Hwi Noree wore a simple gown of purple ambiel decorated only by a silver necklace pendant stamped with the symbol of IX. Soft sandals the color of her gown peeked from beneath her hem.
“Are you aware,” Leto asked her, “that I killed one of your ancestors?”
She smiled softly. “My Uncle Malky included that information in my early training, Lord.”
As she spoke, Leto realized that part of her education had been conducted by the Bene Gesserit. She had their way of controlling her responses, of sensing the undertones in a conversation. He could see, however, that the Bene Gesserit overlay had been a delicate thing, never penetrating the basic sweetness of her nature.
“You were told that I would introduce this subject,” he said.
“Yes, Lord. I know that my ancestor had the temerity to bring a weapon here in the attempt to harm you.”
“As did your immediate predecessor. Were you told that, as well?”
“I did not learn it until my arrival, Lord. They were fools! Why did you spare my predecessor?”
“When I did not spare your ancestor?”
“Yes, Lord.”
“Kobat, your predecessor, was more valuable to me as a messenger.”
“Then they told me the truth,” she said. Again, she smiled. “One cannot always depend on hearing truth from one’s associates and superiors.”
The response was so utterly open that Leto could not suppress a chuckle. Even as he laughed, he realized that this young woman still possessed the Mind of First Awakening, the elemental mind which came in the first shock of birth-awareness. She was alive!
“Then you do not hold it against me that I killed your ancestor?” he asked.
“He tried to assassinate you!
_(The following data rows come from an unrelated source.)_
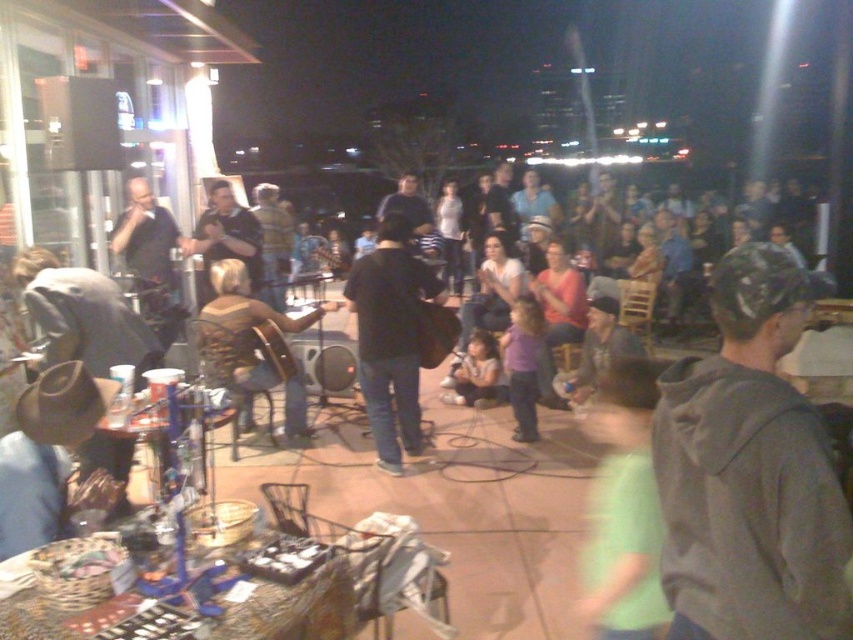 You are a photographer at the event and want to capture both the gray matte hoodie at center and the brown leather guitar at center in a single shot. Which object should you position closer to the left side of the frame to ensure both are visible?

To ensure both the gray matte hoodie at center and the brown leather guitar at center are visible in the frame, position the brown leather guitar at center on the left side since the gray matte hoodie at center is currently on the right side of it.

Looking at this image, you are a photographer at the event and want to capture both the gray matte hoodie at center and the black leather jacket at center in a single shot. Which clothing item will appear smaller in the photo?

The gray matte hoodie at center will appear smaller in the photo because it is not as tall as the black leather jacket at center.

You are organizing a small outdoor event and need to place a 3.5 meter long banner between the gray matte hoodie at center and the black leather jacket at center. Will the banner fit between them?

The gray matte hoodie at center and the black leather jacket at center are 2.98 meters apart, so the 3.5 meter banner will not fit between them as it is longer than the distance between the two objects. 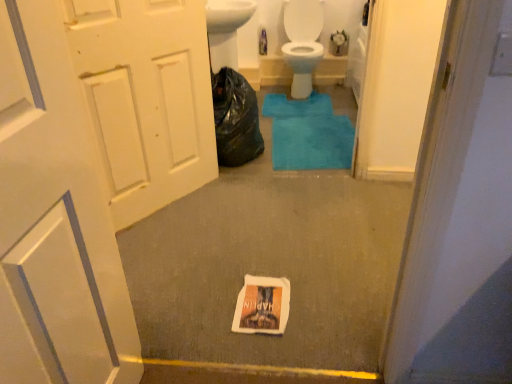 I want to click on free location in front of white matte door at left, which appears as the second door when viewed from the front, so click(176, 242). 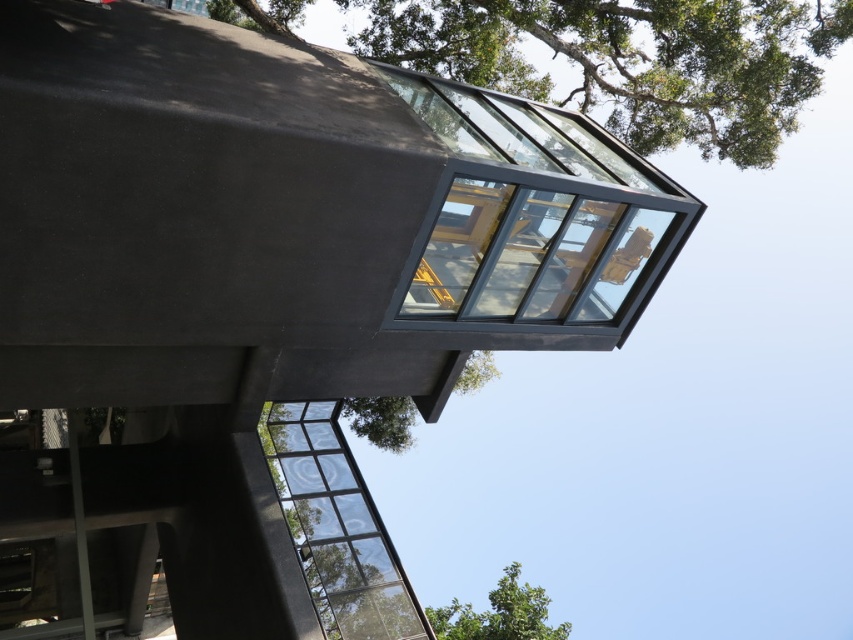 Does green leafy tree at upper center appear under green leafy tree at upper right?

No, green leafy tree at upper center is not below green leafy tree at upper right.

Where is `green leafy tree at upper center`? green leafy tree at upper center is located at coordinates (631, 60).

Between clear glass window at lower left and green leafy tree at upper right, which one has more height?

With more height is clear glass window at lower left.

Does clear glass window at lower left have a larger size compared to green leafy tree at upper right?

Actually, clear glass window at lower left might be smaller than green leafy tree at upper right.

This screenshot has width=853, height=640. What do you see at coordinates (335, 525) in the screenshot?
I see `clear glass window at lower left` at bounding box center [335, 525].

This screenshot has height=640, width=853. Identify the location of clear glass window at lower left. (335, 525).

Is green leafy tree at upper center to the right of clear glass window at lower left from the viewer's perspective?

Correct, you'll find green leafy tree at upper center to the right of clear glass window at lower left.

Who is more distant from viewer, (792, 70) or (325, 548)?

The point (792, 70) is behind.

Where is `green leafy tree at upper center`? Image resolution: width=853 pixels, height=640 pixels. green leafy tree at upper center is located at coordinates (631, 60). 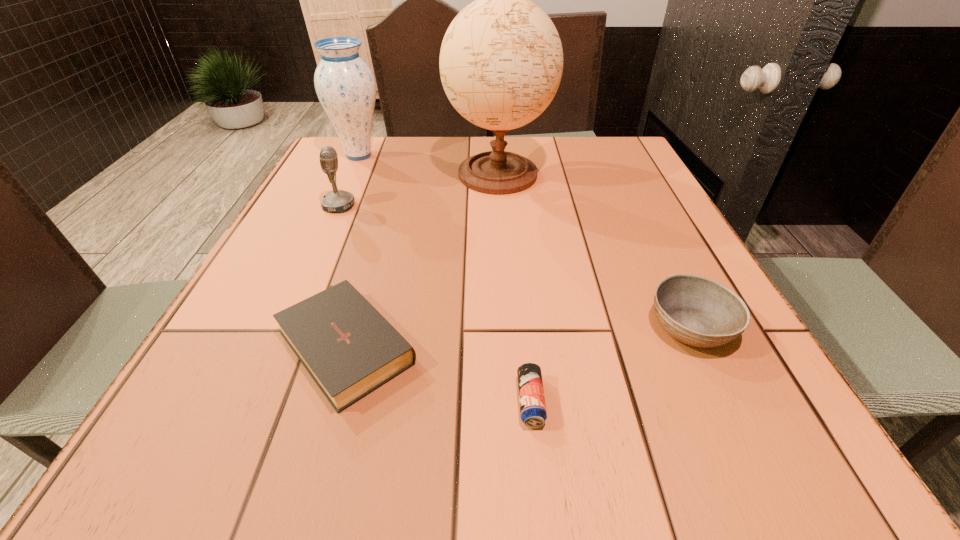 You are a GUI agent. You are given a task and a screenshot of the screen. Output one action in this format:
    pyautogui.click(x=<x>, y=<y>)
    Task: Click on the vacant space located on the back of the bowl
    The height and width of the screenshot is (540, 960).
    Given the screenshot: What is the action you would take?
    pyautogui.click(x=667, y=277)

Where is `vacant space situated on the back of the Bible`? The image size is (960, 540). vacant space situated on the back of the Bible is located at coordinates (377, 240).

The image size is (960, 540). I want to click on vacant space situated on the back of the shortest object, so click(x=524, y=333).

The height and width of the screenshot is (540, 960). Find the location of `globe present at the far edge`. globe present at the far edge is located at coordinates tap(501, 60).

Identify the location of vase at the far edge. (345, 85).

Find the location of `object that is at the near edge`. object that is at the near edge is located at coordinates (533, 413).

Where is `vase that is at the left edge`? vase that is at the left edge is located at coordinates (345, 85).

Locate an element on the screen. This screenshot has height=540, width=960. microphone present at the left edge is located at coordinates (338, 201).

I want to click on Bible that is at the left edge, so click(x=349, y=349).

Where is `object located at the right edge`? The image size is (960, 540). object located at the right edge is located at coordinates (698, 311). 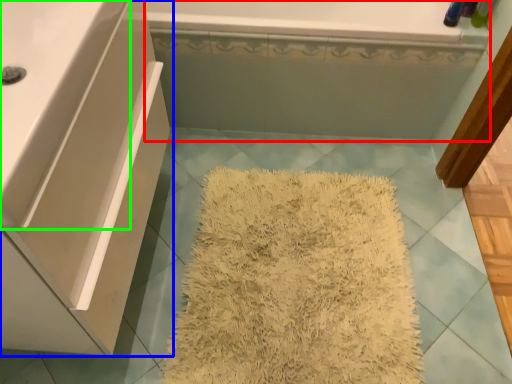 Question: Which is farther away from bath (highlighted by a red box)? bathroom cabinet (highlighted by a blue box) or counter top (highlighted by a green box)?

Choices:
 (A) bathroom cabinet
 (B) counter top

Answer: (B) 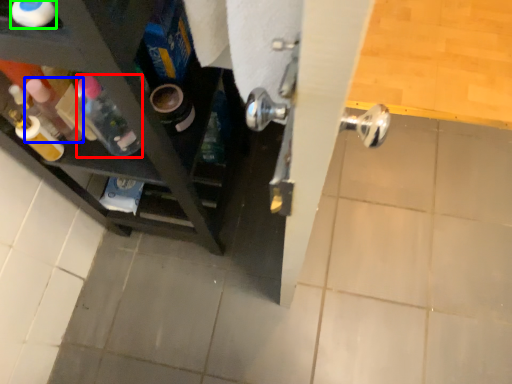 Question: Which is farther away from bottle (highlighted by a red box)? bottle (highlighted by a blue box) or bottle (highlighted by a green box)?

Choices:
 (A) bottle
 (B) bottle

Answer: (B)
I am told you crushed him, Lord, with your own body.”
“True.”
“And next you turned his weapon against your own Holy Self to demonstrate that the weapon was ineffectual … and it was the best lasgun we Ixians could make.”
“The witnesses reported correctly,” Leto said.
And he thought:
Which shows how much you can depend on witnesses!
As a matter of historical accuracy, he knew that he had turned the lasgun only against his ribbed body, not against hands, face or flippers. The pre-worm body possessed a remarkable capacity for absorbing heat. The chemical factory within him converted heat to oxygen.
“I never doubted the story,” she said.
“Why has Ix repeated this foolish gesture?” Leto asked.
“They have not told me, Lord. Perhaps Kobat took it onto himself to behave this way.”